* EXERCISE AIM: In the records below, begin at the line containing "Identify the click" and end at the line containing "हमारे बारे में (39, 681)"; quote every line in that span exactly, including both boundary lines, and no others.

* DATASET EXTRACT:
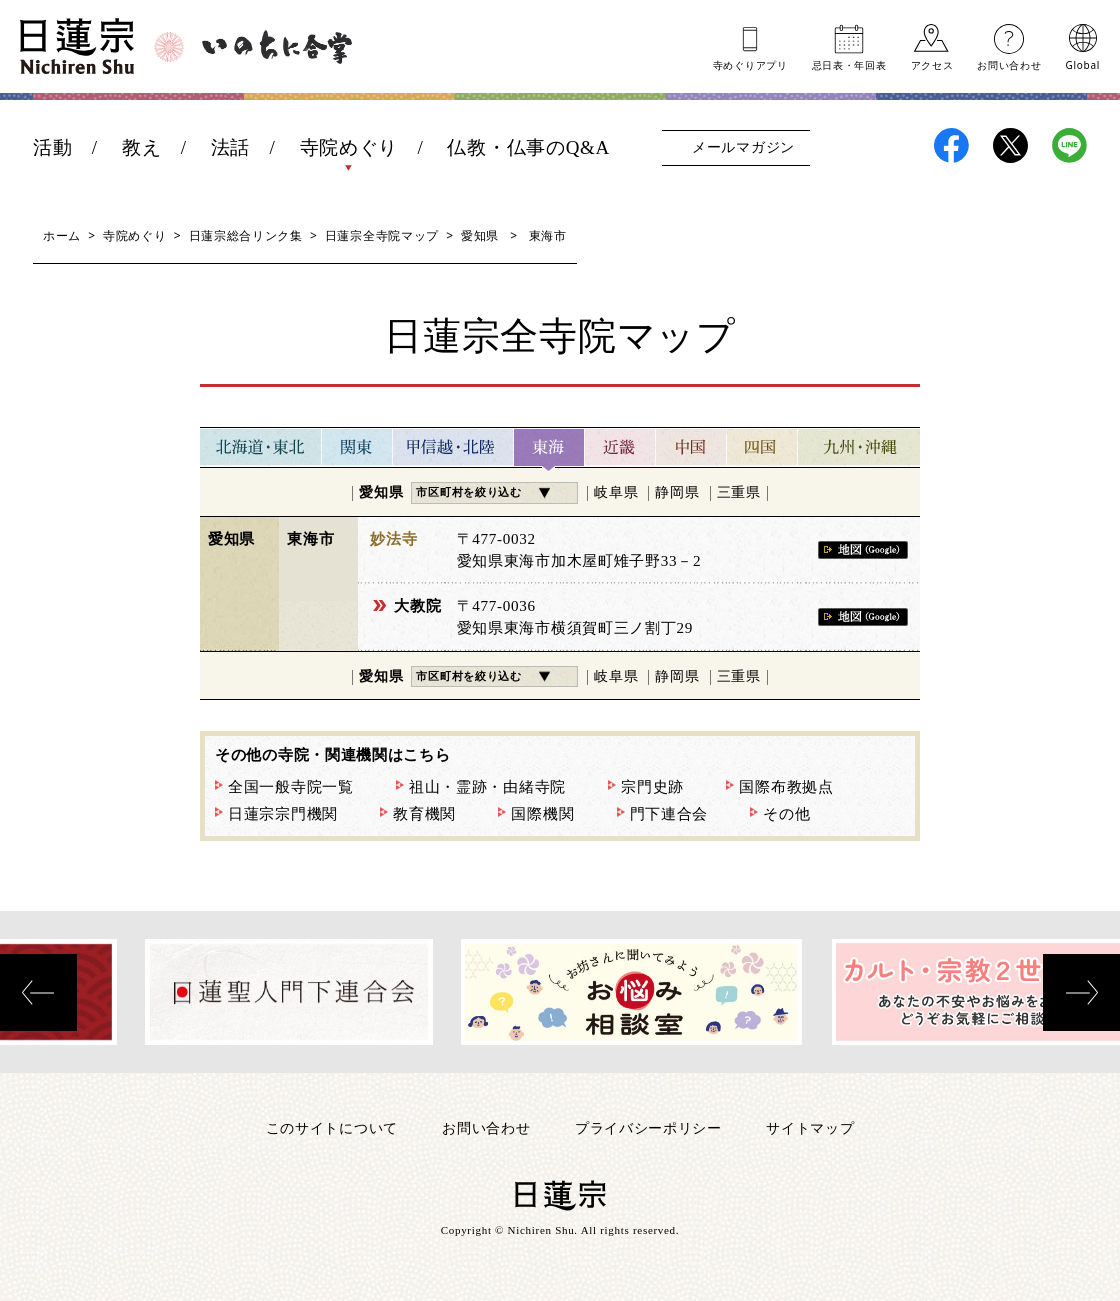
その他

==

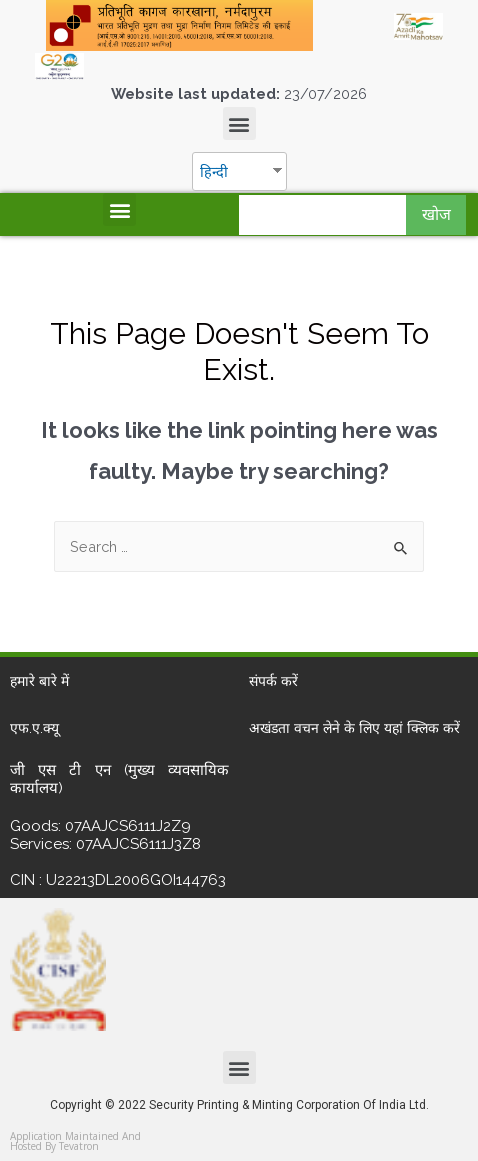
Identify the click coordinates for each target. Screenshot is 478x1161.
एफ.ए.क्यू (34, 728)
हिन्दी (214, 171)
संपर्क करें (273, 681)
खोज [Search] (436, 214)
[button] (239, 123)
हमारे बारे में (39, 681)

* COMPLETED TASK:
Identify the click coordinates for each target. Screenshot is 478x1161.
एफ.ए.क्यू (34, 728)
हिन्दी (214, 171)
संपर्क करें (273, 681)
खोज [Search] (436, 214)
[button] (239, 123)
हमारे बारे में (39, 681)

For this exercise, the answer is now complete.